First time I can in contact with Microsoft Power BI was in context of an analysis and since then I really love to work with it. Power BI is a Business Intelligence solution that is more or less for little or medium-sized companies, not least because of it’s pricing, if you don’t use it in the cloud it is for free and mostly also in the cloud for free. But Power BI also works not only as a competitor of big (Data Warehouse) solutions, it also works fine with Tableau for example as Avichal Singh describes in this post.

 

If this is your first attempt with Power BI you probably want to have a look at youtube first. There you also will find videos about Power BI and the Soccer World Cups (1930 – 2014), created by Microsoft, provided with a link to powerbi.com where you could look up the examples. Unfortunately, the link doesn’t work any more.

 

Anyway, after watching the videos you are probably “hungry” for doing your first analysis in Powre BI! Here you will find a great post, also by MS, how you can do a really interesting comparison on how obesity may be connected with the per capita income in all of the countries around the world. And all data is in the cloud, for free!

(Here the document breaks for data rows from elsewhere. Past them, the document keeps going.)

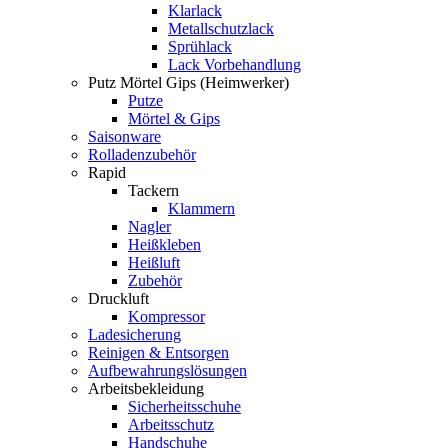
Klarlack
Metallschutzlack
Sprühlack
Lack Vorbehandlung
Putz Mörtel Gips (Heimwerker)
Putze
Mörtel & Gips
Saisonware
Rolladenzubehör
Rapid
Tackern
Klammern
Nagler
Heißkleben
Heißluft
Zubehör
Druckluft
Kompressor
Ladesicherung
Reinigen & Entsorgen
Aufbewahrungslösungen
Arbeitsbekleidung
Sicherheitsschuhe
Arbeitsschutz
Handschuhe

But maybe you are more interested in some soccer, so let’s get started!

 

Getting started

Of course, Germany is one of the countries with a high enthusiasm for soccer, not only since we won the World Cup in 2014! And because of this, there are a lot of sources where you can get data to work with. Some examples:

  • wikipedia
  • weltfussball.de
  • fifa.com
  • fussballdaten.de
  • kicker.de

There are probably more and if you maybe have a better source than the ones I am using I would love to here about it.

In this post I use wikipedia as my source because:

  • all data is in english language so that also users, who don’t speak german can work with this example
  • later in another post I would love to connect this analysis with data from fifa.com, and this data is only in english
  • if we want to expand our example with other World Cups it will be helpful to use also data from wikipedia and fifa.com

This post is in english and so is the installation of my Power BI Desktop. You don’t need to download it, you can also use Excel (Professional Plus!!) and download and activate all necessary Add-Ins (PowerQuery, PowerPivot, PowerView and PowerMap).

 

Analysing Soccer World Cup 2014

Open the Power BI Desktop and get new data from the web:

PowerBI01

Enter this link:

https://en.wikipedia.org/wiki/List_of_2014_FIFA_World_Cup_matches

PowerBI02

Select the first table and click “Edit”:

PowerBI03

Since I don’t care for Day and Time, I just remove these columns by marking them, right-click, Remove Columns:

PowerBI04

I also don’t care about “Match” or “Column 9”:

PowerBI05

PowerBI06

Let’s rename some columns:  “Venue”…

PowerBI07

…to Stadium:

PowerBI08

“Team 1” …

PowerBI09

to just “Team”:

PowerBI10

and “Team 2” to “Opponent”. For a more convenient design let’s move the column “Result” to the right.

But we still have some rows in our data that we don’t want or don’t need for our purpose, like the first to lines for example. Ascending sorting the column “Result” will put all games on top since all rows start with a number. So now we can just delete the lines on the bottom:

PowerBI12

PowerBI13

Of course, not the professional way to get rid of the data, but this is also thanks to wikipedia, weltfussball.de doesn’t have these issues, but also doesn’t have a connection to the stadiums. C’est la vie…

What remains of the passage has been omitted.